For building materials suppliers, accuracy and efficiency in the yard, warehouse, and delivery process are non-negotiable. Manual data entry slows everything down and invites costly errors. That’s why barcode scanning—when integrated with your ERP—is one of the most effective tools you can implement to streamline operations, cut waste, and improve visibility across the supply chain.
But successful integration isn’t as simple as plugging in a scanner and calling it a day. It takes planning, the right tools, and a clear understanding of how your business operates.
Here’s your step-by-step guide to doing it right.
Step 1: Understand What You Want to Achieve
Before you invest in scanners or software, get clear on what you want to improve. Some common goals include:
Reducing manual entry errors
Accelerating inventory counts and cycle counts
Improving accuracy of picks, loads, and deliveries
Tracking materials across multiple yards or warehouses
Streamlining returns and damaged goods processing
The more focused your goals, the better your integration will be.
Step 2: Choose the Right ERP System (or Ensure Compatibility)
Not all ERP platforms are barcode-ready. You need to ensure your ERP:
Supports real-time inventory updates
Allows mapping of barcode data to item records, UOMs, bins, or locations
Offers mobile or warehouse modules compatible with scanning
Integrates with external scanning tools (or comes with native scanning support)
If you’re already using an ERP, check with your vendor to understand which scanning devices and formats are supported—and what’s required to integrate them.
Step 3: Select Barcode Scanners That Match Your Environment
Barcode scanning in a building materials environment is different from a retail store. Your hardware needs to handle:
Dust, dirt, weather, and rough handling
Long-range scanning (for tall stacks or wide aisles)
Wireless connectivity for real-time data updates
Hands-free or wearable options for forklift drivers
Look for rugged industrial-grade scanners or mobile computers, and match the form factor to the user—handheld for yard workers, mounted for warehouse stations, or tablets for drivers.
Step 4: Design Your Barcode Labeling Strategy
You need consistent, scannable labels that match the way your ERP tracks inventory. This includes:
Product codes (SKU, lot, serial, etc.)
Location labels for bins, shelves, or yard zones
Shipping labels for outbound orders
Return labels for damaged or restocked materials
If your suppliers don’t provide barcodes, you’ll need to generate your own.
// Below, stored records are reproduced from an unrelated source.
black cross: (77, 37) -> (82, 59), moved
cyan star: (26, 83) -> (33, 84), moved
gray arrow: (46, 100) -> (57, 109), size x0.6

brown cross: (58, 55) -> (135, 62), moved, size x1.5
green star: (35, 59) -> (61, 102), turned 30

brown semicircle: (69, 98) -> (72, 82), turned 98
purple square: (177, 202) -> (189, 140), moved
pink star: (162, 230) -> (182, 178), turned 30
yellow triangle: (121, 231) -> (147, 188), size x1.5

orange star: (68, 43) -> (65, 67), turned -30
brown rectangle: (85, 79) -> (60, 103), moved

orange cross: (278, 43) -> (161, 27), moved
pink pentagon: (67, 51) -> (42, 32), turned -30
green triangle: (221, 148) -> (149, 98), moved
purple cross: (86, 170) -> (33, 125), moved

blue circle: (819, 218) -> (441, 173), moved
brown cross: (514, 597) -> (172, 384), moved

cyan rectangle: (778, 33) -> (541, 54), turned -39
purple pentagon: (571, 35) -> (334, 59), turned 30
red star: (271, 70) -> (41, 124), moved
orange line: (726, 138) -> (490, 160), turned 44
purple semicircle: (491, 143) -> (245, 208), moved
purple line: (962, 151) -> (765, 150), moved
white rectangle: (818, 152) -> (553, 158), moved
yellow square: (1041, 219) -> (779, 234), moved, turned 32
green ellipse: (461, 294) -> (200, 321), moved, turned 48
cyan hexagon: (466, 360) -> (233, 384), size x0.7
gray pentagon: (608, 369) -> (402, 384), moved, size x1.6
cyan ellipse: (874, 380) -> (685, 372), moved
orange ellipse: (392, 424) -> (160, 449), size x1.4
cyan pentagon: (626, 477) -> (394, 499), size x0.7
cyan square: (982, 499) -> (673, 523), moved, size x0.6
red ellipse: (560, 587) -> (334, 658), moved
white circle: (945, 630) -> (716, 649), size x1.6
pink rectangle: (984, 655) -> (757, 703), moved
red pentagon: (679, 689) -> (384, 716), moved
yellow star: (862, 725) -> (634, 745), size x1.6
Many ERP platforms allow for internal label printing and barcode generation.
Step 5: Map Barcode Data to ERP Workflows
Integration means connecting the scan event to an action inside your ERP. For example:
Scanning a product during receiving updates on-hand inventory
Scanning an item at pick confirms the right product was pulled
Scanning during loading triggers order status updates
Scanning on delivery logs proof of drop-off and syncs to invoicing
Work with your ERP vendor or integrator to map scan events to key workflows and automate as much as possible.
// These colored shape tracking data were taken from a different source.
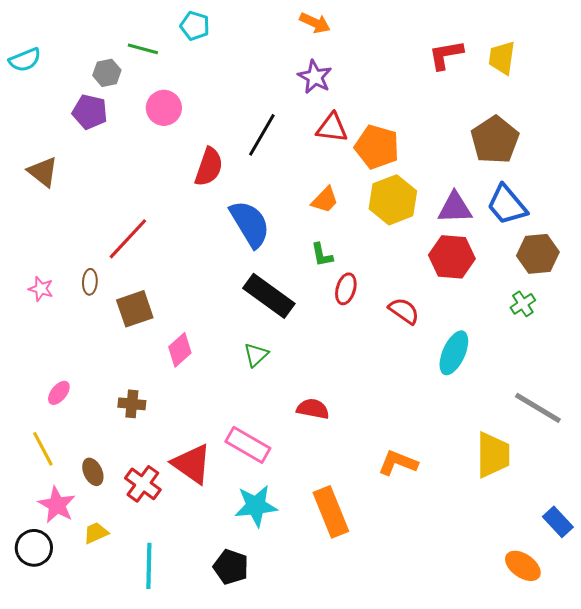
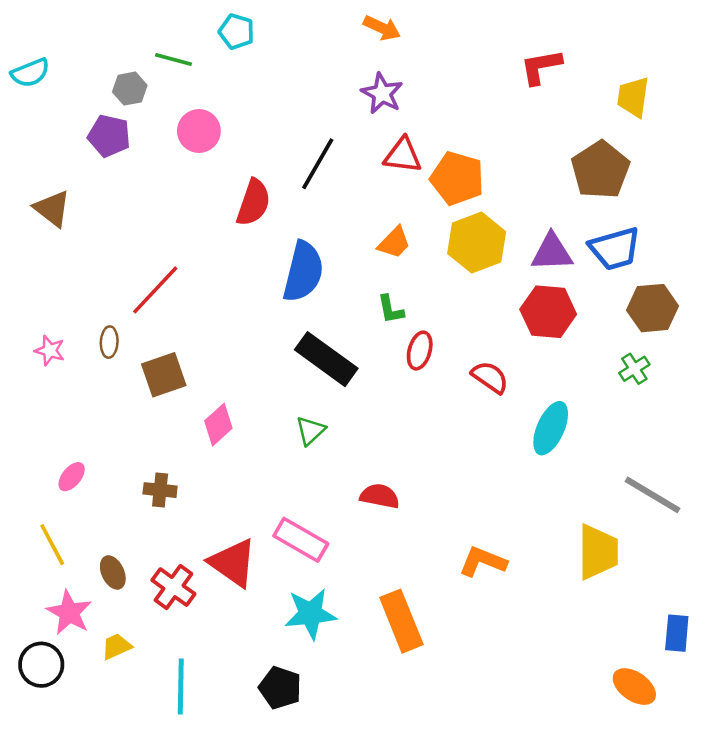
yellow trapezoid: (502, 58) -> (633, 97), moved
blue trapezoid: (507, 205) -> (615, 249), turned -66
blue semicircle: (250, 224) -> (303, 272), turned 45
blue rectangle: (558, 522) -> (677, 633), turned 48

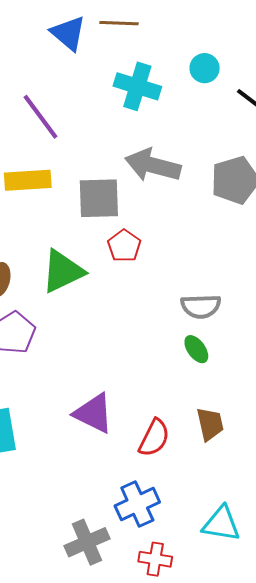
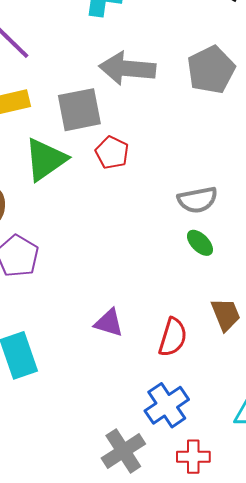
green triangle: (63, 271) -> (45, 160), moved
purple triangle: (93, 413) -> (109, 323), size x0.7

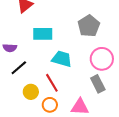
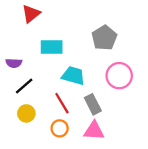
gray rectangle: (98, 84) -> (93, 104), moved
yellow circle: (31, 92) -> (26, 113), moved

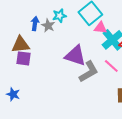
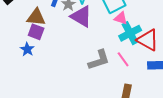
purple triangle: (75, 56) -> (81, 17), moved
blue star: (13, 94) -> (27, 49), moved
Step 6: Train Your Team and Run a Pilot
Successful barcode integration depends on user adoption. Train your team thoroughly:
Show them how scanning ties into their daily work
Emphasize accuracy over speed (at first)
Start with a small pilot—one location, one team, one workflow—before going full scale
Collect feedback during the pilot and refine the system before rollout.
Step 7: Monitor, Support, and Improve
Once barcode scanning is live, the work isn’t over. You’ll want to:
Monitor scan success rates and data accuracy
Set up alerts for scan mismatches or workflow failures
Keep hardware updated and maintained
Continue training as new staff join
Over time, you can expand scanning to new use cases—returns, inventory audits, yard transfers, etc.
Final Thought
Barcode scanning can revolutionize how you run your operation—but only when it’s deeply integrated with your ERP system and aligned with your day-to-day workflows. The key is planning smart, starting small, and building a system that works in the real-world conditions your team faces every day.
Done right, you’ll save time, reduce costs, and gain confidence that your inventory and orders are exactly where they’re supposed to be—when they’re supposed to be there.